Pour de nombreux automobilistes, une longue attente s’annonce : le changement des airbags Takata, connus pour leur dangerosité, ne pourra être réalisé qu’à la fin de l’année 2026. En attendant, il faudra continuer à prendre la route…
Le sujet des airbags Takata est bien connu : ce scandale a profondément marqué le secteur automobile. Ces dispositifs de sécurité, à l’origine conçus pour protéger les passagers, se révèlent pourtant dangereux, entraînant de nombreux accidents et des rappels massifs à l’échelle mondiale. Entre la faillite de la société, les responsabilités indéterminées et les enquêtes internationales, les répercussions. Au début de l’été, une tragédie a frappé une famille avec la mort d’une mère à cause de l’explosion inattendue des airbags Takata de sa Citroën lors d’un accident.
Des échanges d’airbags Volkswagen prévus seulement fin 2026 ?
Parmi les marques touchées par la problématique des airbags Takata, on retrouve plusieurs constructeurs du groupe Stellantis, ainsi que BMW, Toyota et Volkswagen.
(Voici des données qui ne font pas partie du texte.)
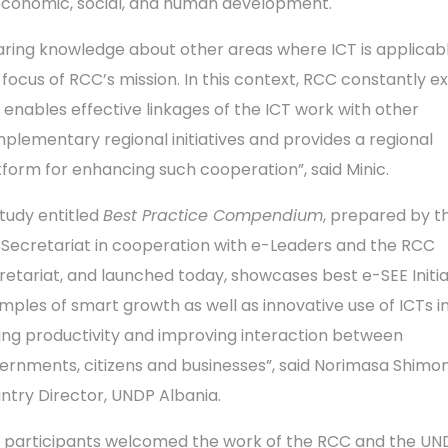
economic, social, and human development.
aring knowledge about other areas where ICT is applicabl
 focus of RCC’s mission. In this context, RCC constantly e
 enables effective linkages of the ICT work with other
plementary regional initiatives and provides a regional
tform for enhancing such cooperation”, said Minic.
study entitled
Best Practice Compendium
, prepared by t
 Secretariat in cooperation with e-Leaders and the RCC
retariat, and launched today, showcases best e-SEE Initia
mples of smart growth as well as innovative use of ICTs i
sing productivity and improving interaction between
ernments, citizens and businesses”, said Norimasa Shimo
ntry Director, UNDP Albania.
 participants welcomed the work of the RCC and the UND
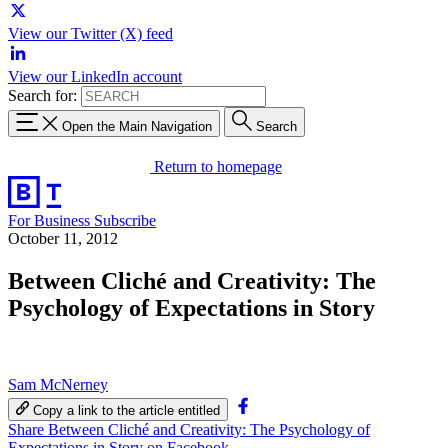
View our Twitter (X) feed
View our LinkedIn account
Search for:
Open the Main Navigation
Search
Return to homepage
For Business
Subscribe
October 11, 2012
Between Cliché and Creativity: The
Psychology of Expectations in Story
Sam McNerney
Copy a link to the article entitled
Share Between Cliché and Creativity: The Psychology of
Expectations in Story on Facebook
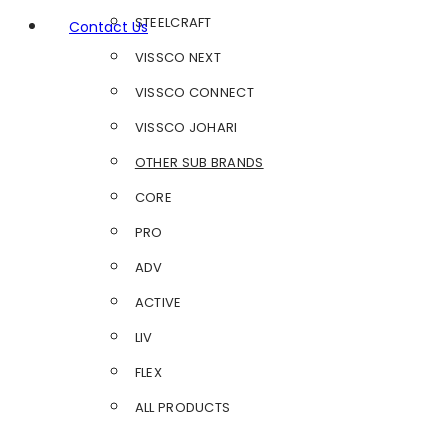
STEELCRAFT
Contact Us
VISSCO NEXT
VISSCO CONNECT
VISSCO JOHARI
OTHER SUB BRANDS
CORE
PRO
ADV
ACTIVE
LIV
FLEX
ALL PRODUCTS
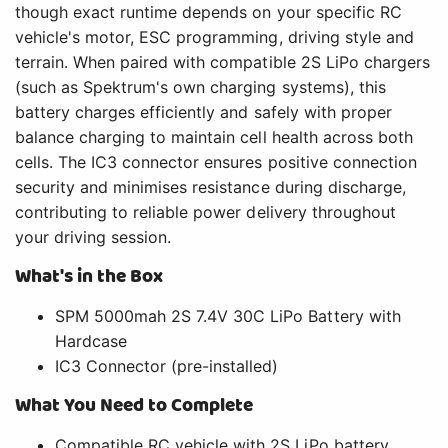
though exact runtime depends on your specific RC
vehicle's motor, ESC programming, driving style and
terrain. When paired with compatible 2S LiPo chargers
(such as Spektrum's own charging systems), this
battery charges efficiently and safely with proper
balance charging to maintain cell health across both
cells. The IC3 connector ensures positive connection
security and minimises resistance during discharge,
contributing to reliable power delivery throughout
your driving session.
What's in the Box
SPM 5000mah 2S 7.4V 30C LiPo Battery with
Hardcase
IC3 Connector (pre-installed)
What You Need to Complete
Compatible RC vehicle with 2S LiPo battery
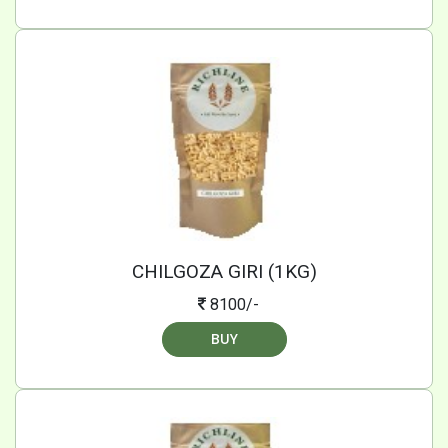
CHILGOZA GIRI (1KG)
8100/-
BUY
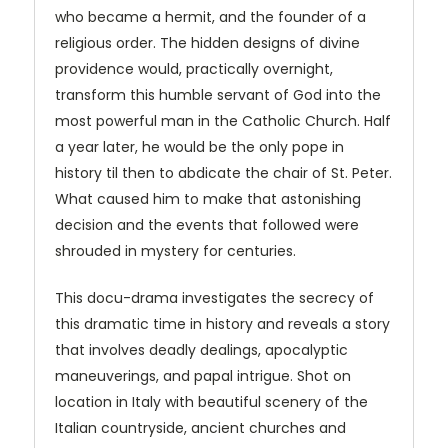
who became a hermit, and the founder of a
religious order. The hidden designs of divine
providence would, practically overnight,
transform this humble servant of God into the
most powerful man in the Catholic Church. Half
a year later, he would be the only pope in
history til then to abdicate the chair of St. Peter.
What caused him to make that astonishing
decision and the events that followed were
shrouded in mystery for centuries.
This docu-drama investigates the secrecy of
this dramatic time in history and reveals a story
that involves deadly dealings, apocalyptic
maneuverings, and papal intrigue. Shot on
location in Italy with beautiful scenery of the
Italian countryside, ancient churches and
Les propriétaires de véhicules concernés sont encouragés à remplacer leurs dispositifs, mais une récente communication a suscité des inquiétudes.
En effet, bien que Volkswagen ait reconnu le problème, la marque allemande a précisé que le remplacement des airbags ne débutera qu’au « quatrième trimestre de 2026 ». Le constructeur a toutefois laissé entendre qu’il n’y aurait pas d’interdiction d’utilisation des véhicules d’ici là, mais cette situation installe un sentiment de stress permanent parmi les automobilistes face à ce danger potentiel.
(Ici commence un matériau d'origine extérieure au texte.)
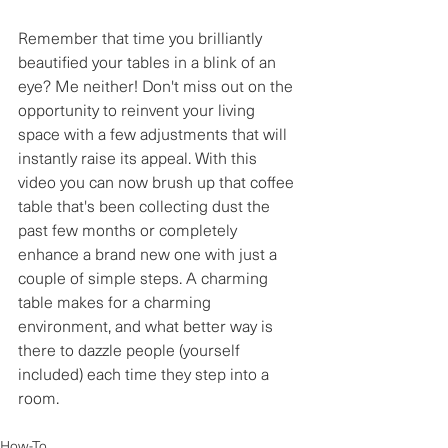
Remember that time you brilliantly 
beautified your tables in a blink of an 
eye? Me neither! Don't miss out on the 
opportunity to reinvent your living 
space with a few adjustments that will 
instantly raise its appeal. With this 
video you can now brush up that coffee 
table that's been collecting dust the 
past few months or completely 
enhance a brand new one with just a 
couple of simple steps. A charming 
table makes for a charming 
environment, and what better way is 
there to dazzle people (yourself 
included) each time they step into a 
room.
How-To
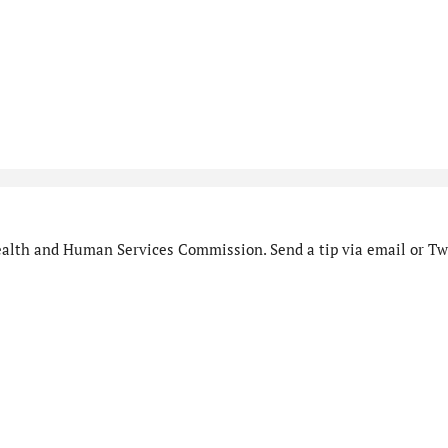
alth and Human Services Commission. Send a tip via email or Twi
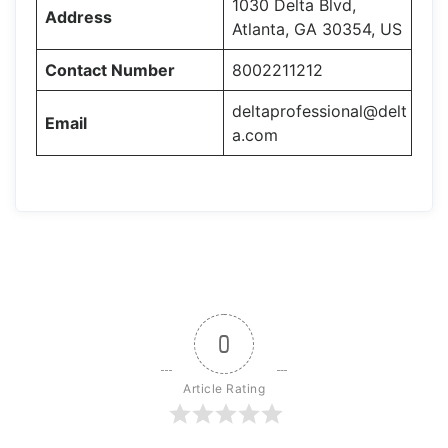
1030 Delta Blvd,
Address
Atlanta, GA 30354, US
Contact Number
8002211212
deltaprofessional@delt
Email
a.com
0
Article Rating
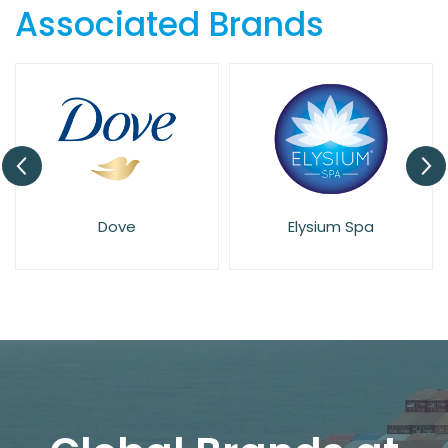
Associated Brands
Dove
Elysium Spa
Comme l’indique Automobile Magazine, un forum Facebook dédié à ce scandale révèle que de nombreux propriétaires de véhicules Volkswagen partagent la même inquiétude, percevant cette incertitude comme une véritable « épée de Damoclès ».
Pour rappel, en 2016, on a enregistré en France dix-neuf décès liés aux airbags Takata, un problème associé au fabricant japonais. Ces airbags présentent un défaut de conception majeur : l’utilisation du nitrate d’ammonium (NH₄NO₃) comme agent propulseur, et non d’un gaz stabilisé ou d’une cartouche inerte.
Ce produit, bien que peu coûteux, réagit aux variations de température et d’humidité. Avec le temps, il devient instable et peut engendrer une surpression dangereuse lors de son activation. Lors de l’explosion, les fragments métalliques de l’airbag peuvent projeter des débris à grande vitesse à l’intérieur de l’habitacle, pénétrant avec une force comparable à celle d’une arme à feu.
Pour Volkswagen, l’écho du célèbre Dieselgate résonne encore, et voilà qu’un nouveau souci, celui des airbags Takata, menace de ternir encore une fois l’image du groupe. De nombreux conducteurs accusent le constructeur de mettre leur sécurité en jeu, ce qui contribue à aggraver une crise de confiance déjà difficile à gérer.